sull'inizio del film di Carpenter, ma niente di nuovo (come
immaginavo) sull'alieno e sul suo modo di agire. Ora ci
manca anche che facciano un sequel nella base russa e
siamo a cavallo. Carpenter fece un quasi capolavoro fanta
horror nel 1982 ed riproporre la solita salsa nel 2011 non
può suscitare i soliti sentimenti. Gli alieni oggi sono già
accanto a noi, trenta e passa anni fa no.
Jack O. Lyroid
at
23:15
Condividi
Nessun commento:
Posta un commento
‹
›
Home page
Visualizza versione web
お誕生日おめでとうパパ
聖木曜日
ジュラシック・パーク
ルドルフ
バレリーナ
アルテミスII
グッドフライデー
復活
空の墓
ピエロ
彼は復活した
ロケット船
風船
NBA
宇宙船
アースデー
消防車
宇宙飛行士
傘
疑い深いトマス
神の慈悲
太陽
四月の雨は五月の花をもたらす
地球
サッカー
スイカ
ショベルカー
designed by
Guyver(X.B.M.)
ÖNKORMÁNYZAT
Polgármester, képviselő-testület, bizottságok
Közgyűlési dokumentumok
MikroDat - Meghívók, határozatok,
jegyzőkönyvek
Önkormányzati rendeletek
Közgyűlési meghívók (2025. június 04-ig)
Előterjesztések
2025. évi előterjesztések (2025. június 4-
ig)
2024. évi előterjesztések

---

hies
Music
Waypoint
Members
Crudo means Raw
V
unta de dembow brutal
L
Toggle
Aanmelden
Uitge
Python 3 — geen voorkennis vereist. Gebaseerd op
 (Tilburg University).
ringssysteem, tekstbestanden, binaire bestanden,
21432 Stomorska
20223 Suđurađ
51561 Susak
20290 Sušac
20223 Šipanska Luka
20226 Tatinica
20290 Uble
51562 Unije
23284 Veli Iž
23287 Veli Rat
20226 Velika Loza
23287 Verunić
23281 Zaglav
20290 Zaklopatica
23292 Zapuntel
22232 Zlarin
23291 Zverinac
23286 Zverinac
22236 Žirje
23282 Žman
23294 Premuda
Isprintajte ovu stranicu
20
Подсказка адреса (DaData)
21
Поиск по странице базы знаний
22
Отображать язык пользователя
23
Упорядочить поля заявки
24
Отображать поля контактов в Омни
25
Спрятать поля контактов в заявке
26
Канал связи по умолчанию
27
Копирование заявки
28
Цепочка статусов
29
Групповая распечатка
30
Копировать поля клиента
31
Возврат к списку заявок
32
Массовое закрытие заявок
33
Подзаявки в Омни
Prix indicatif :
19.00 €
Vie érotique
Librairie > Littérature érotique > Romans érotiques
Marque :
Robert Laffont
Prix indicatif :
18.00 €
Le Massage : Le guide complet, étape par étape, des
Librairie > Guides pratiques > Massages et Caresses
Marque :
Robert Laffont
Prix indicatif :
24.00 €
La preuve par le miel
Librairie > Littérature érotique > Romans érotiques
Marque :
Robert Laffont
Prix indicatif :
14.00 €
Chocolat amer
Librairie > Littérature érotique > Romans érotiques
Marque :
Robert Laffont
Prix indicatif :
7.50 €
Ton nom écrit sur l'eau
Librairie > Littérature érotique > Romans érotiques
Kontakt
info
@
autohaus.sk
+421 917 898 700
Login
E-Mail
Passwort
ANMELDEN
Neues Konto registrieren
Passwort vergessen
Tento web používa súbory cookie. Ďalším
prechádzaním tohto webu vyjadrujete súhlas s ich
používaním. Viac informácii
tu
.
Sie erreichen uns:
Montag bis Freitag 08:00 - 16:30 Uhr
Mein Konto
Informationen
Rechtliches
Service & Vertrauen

* * *

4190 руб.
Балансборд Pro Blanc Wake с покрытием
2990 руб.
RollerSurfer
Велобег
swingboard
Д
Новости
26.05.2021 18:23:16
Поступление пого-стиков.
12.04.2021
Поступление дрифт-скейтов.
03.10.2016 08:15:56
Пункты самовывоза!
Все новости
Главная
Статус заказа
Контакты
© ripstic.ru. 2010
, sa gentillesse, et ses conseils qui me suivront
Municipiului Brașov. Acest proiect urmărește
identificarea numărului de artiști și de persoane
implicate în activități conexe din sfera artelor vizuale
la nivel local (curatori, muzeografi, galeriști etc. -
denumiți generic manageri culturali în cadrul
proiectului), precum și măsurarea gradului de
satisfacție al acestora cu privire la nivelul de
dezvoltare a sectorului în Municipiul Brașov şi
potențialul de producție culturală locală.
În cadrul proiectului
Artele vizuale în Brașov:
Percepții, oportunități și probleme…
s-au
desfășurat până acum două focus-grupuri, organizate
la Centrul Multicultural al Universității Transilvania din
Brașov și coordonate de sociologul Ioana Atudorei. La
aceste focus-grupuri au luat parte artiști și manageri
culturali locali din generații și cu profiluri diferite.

> _WHAT IS REQUIRED_
One stretch of the lines above is wanted, from the line that contains "designed by" through the line that contains "2024. évi előterjesztések". Output it exactly.

> _WORKED SOLUTION_
designed by
Guyver(X.B.M.)
ÖNKORMÁNYZAT
Polgármester, képviselő-testület, bizottságok
Közgyűlési dokumentumok
MikroDat - Meghívók, határozatok,
jegyzőkönyvek
Önkormányzati rendeletek
Közgyűlési meghívók (2025. június 04-ig)
Előterjesztések
2025. évi előterjesztések (2025. június 4-
ig)
2024. évi előterjesztések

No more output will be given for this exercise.